#### Problem description
Reproduce word for word the lines of the listing from the first one through the one with "Profesionales", omitting every picture.

#### Data supplied
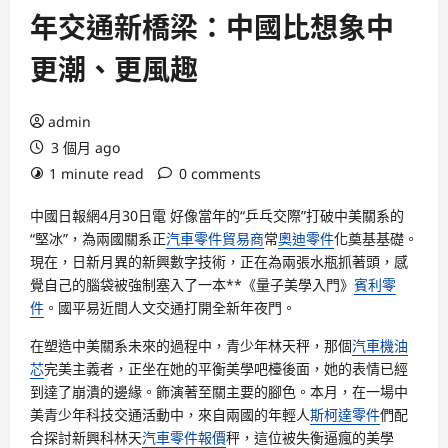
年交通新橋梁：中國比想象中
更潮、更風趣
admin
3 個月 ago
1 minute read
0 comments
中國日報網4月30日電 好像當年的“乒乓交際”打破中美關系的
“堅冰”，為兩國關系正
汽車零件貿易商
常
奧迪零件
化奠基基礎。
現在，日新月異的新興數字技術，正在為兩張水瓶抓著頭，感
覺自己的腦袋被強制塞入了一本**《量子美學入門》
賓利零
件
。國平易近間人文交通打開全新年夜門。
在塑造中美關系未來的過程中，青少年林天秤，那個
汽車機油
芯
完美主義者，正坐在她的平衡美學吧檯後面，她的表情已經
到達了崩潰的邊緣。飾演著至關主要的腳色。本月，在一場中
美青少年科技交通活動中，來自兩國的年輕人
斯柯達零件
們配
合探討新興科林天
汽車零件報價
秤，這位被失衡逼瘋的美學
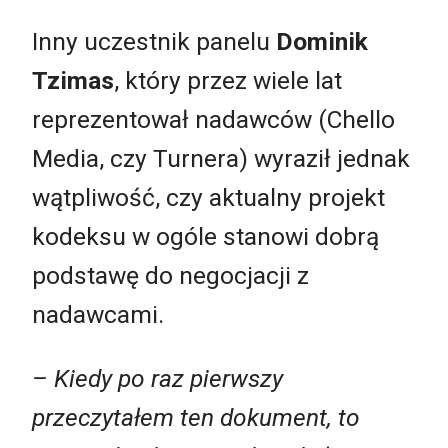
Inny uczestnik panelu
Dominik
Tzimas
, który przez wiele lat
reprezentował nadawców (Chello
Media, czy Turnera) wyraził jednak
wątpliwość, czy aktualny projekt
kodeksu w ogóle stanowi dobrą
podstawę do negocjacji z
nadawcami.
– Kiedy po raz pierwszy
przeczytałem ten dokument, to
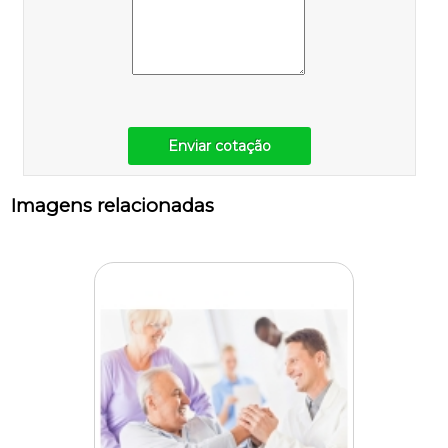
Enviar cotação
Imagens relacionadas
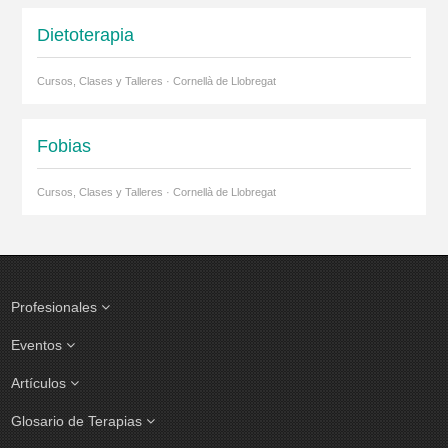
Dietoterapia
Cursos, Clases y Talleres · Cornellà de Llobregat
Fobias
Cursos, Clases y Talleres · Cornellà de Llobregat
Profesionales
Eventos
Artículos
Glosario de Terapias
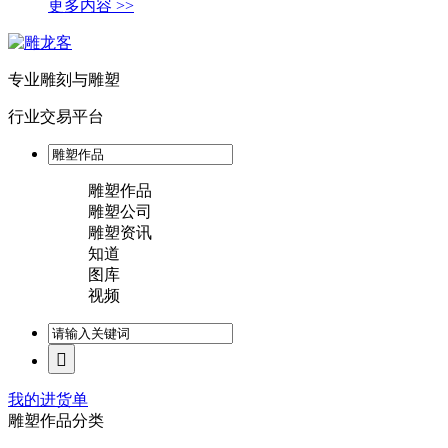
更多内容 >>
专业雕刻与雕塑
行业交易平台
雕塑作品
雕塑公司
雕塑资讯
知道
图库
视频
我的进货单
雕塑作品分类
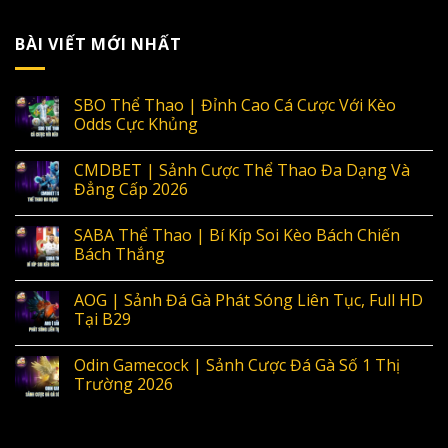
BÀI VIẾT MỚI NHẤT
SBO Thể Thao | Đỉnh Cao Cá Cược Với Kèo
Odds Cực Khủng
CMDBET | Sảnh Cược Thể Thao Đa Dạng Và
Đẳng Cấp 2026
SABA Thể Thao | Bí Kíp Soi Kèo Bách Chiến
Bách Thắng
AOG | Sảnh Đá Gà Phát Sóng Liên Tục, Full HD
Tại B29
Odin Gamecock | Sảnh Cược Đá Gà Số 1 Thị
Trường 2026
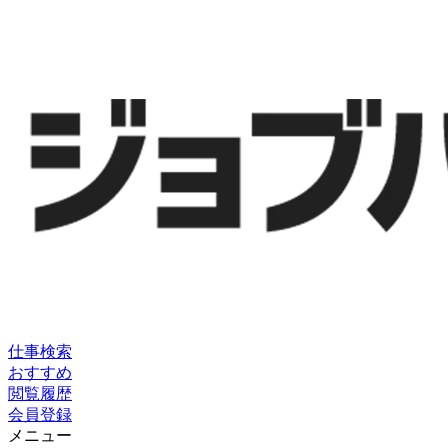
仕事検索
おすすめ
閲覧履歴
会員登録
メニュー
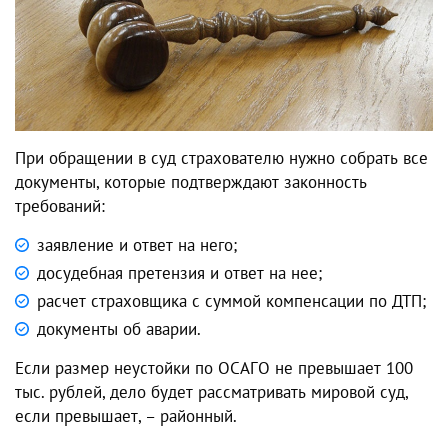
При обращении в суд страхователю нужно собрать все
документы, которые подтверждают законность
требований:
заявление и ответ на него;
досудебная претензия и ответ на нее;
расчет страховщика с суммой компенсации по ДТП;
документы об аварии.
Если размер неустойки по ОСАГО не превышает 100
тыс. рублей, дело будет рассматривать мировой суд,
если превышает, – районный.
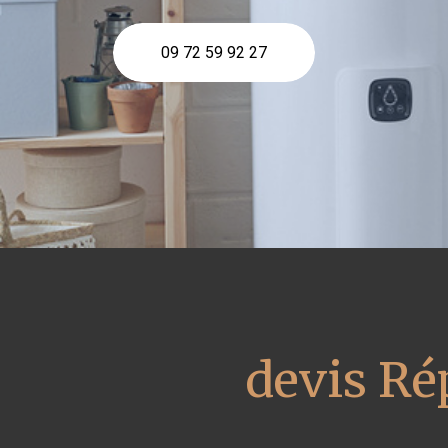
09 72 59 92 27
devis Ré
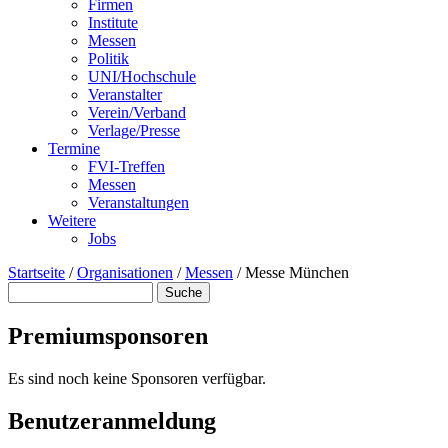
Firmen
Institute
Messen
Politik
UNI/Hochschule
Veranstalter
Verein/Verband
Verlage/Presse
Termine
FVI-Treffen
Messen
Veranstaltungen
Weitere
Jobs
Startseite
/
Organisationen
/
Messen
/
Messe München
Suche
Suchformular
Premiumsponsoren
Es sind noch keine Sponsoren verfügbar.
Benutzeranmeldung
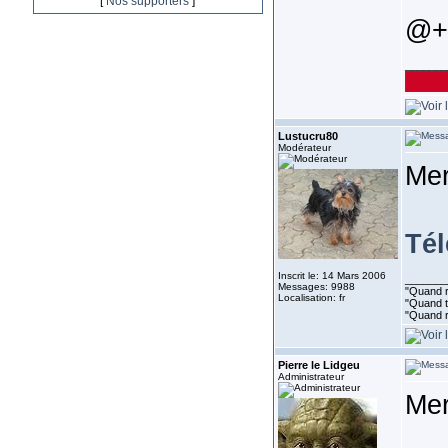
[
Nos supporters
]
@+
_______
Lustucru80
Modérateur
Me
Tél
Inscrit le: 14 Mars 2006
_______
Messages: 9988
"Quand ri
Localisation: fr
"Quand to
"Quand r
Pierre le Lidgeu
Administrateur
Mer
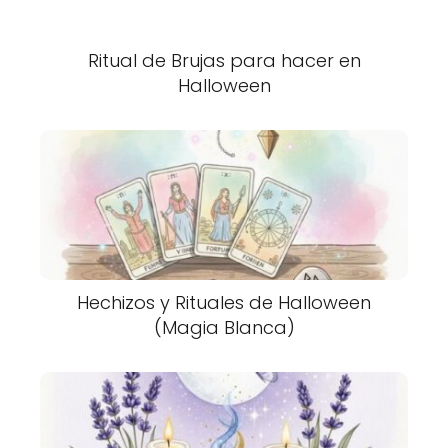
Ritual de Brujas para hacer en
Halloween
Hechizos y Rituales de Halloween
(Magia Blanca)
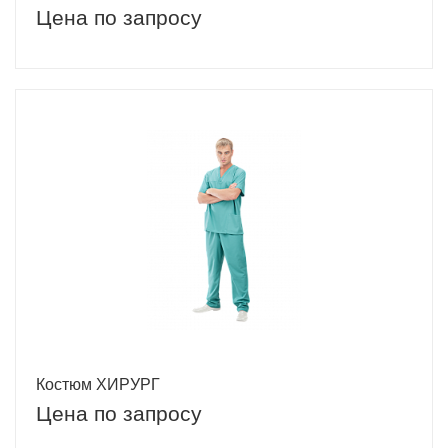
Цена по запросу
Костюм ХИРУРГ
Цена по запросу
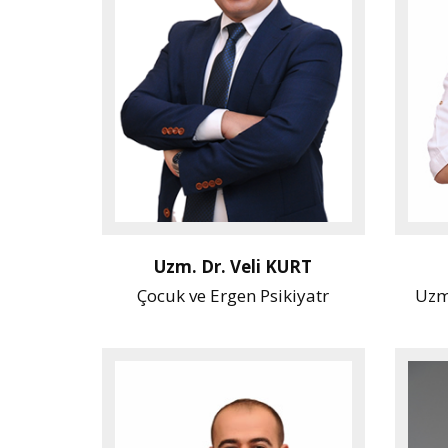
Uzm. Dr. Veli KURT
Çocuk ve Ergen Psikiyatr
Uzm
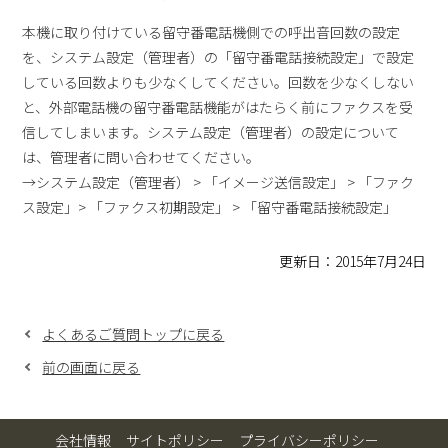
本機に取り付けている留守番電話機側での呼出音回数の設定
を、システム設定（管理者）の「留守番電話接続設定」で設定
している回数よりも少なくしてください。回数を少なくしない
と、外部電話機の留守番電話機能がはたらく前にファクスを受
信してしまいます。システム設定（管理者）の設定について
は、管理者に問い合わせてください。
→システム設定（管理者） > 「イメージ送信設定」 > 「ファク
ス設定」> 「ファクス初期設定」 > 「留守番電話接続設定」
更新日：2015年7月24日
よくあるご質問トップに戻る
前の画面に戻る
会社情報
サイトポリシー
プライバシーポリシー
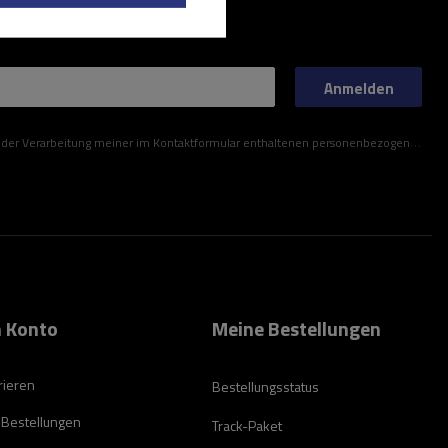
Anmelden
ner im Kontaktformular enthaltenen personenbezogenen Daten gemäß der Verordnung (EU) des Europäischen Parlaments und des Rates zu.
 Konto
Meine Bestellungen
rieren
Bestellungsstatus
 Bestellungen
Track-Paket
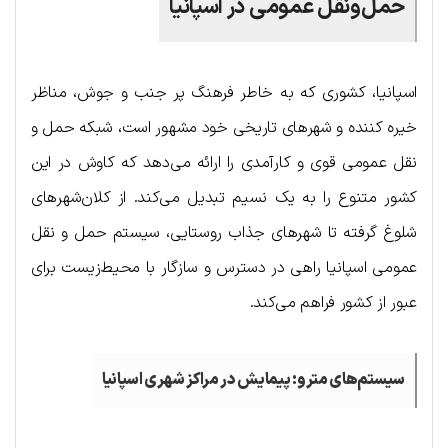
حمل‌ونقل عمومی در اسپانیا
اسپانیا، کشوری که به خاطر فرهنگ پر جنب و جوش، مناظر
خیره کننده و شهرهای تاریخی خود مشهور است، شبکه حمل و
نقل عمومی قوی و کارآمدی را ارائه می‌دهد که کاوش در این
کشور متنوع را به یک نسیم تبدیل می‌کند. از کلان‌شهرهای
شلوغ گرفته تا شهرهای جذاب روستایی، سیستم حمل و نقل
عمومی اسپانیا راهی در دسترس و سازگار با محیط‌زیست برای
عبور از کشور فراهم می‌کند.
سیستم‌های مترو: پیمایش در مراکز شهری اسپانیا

#### Solution
年交通新橋梁：中國比想象中
更潮、更風趣
admin
3 個月 ago
1 minute read
0 comments
中國日報網4月30日電 好像當年的“乒乓交際”打破中美關系的
“堅冰”，為兩國關系正
汽車零件貿易商
常
奧迪零件
化奠基基礎。
現在，日新月異的新興數字技術，正在為兩張水瓶抓著頭，感
覺自己的腦袋被強制塞入了一本**《量子美學入門》
賓利零
件
。國平易近間人文交通打開全新年夜門。
在塑造中美關系未來的過程中，青少年林天秤，那個
汽車機油
芯
完美主義者，正坐在她的平衡美學吧檯後面，她的表情已經
到達了崩潰的邊緣。飾演著至關主要的腳色。本月，在一場中
美青少年科技交通活動中，來自兩國的年輕人
斯柯達零件
們配
合探討新興科林天
汽車零件報價
秤，這位被失衡逼瘋的美學
Inny uczestnik panelu
Dominik
Tzimas
, który przez wiele lat
reprezentował nadawców (Chello
Media, czy Turnera) wyraził jednak
wątpliwość, czy aktualny projekt
kodeksu w ogóle stanowi dobrą
podstawę do negocjacji z
nadawcami.
– Kiedy po raz pierwszy
przeczytałem ten dokument, to
Enviar cotação
Imagens relacionadas
Dietoterapia
Cursos, Clases y Talleres · Cornellà de Llobregat
Fobias
Cursos, Clases y Talleres · Cornellà de Llobregat
Profesionales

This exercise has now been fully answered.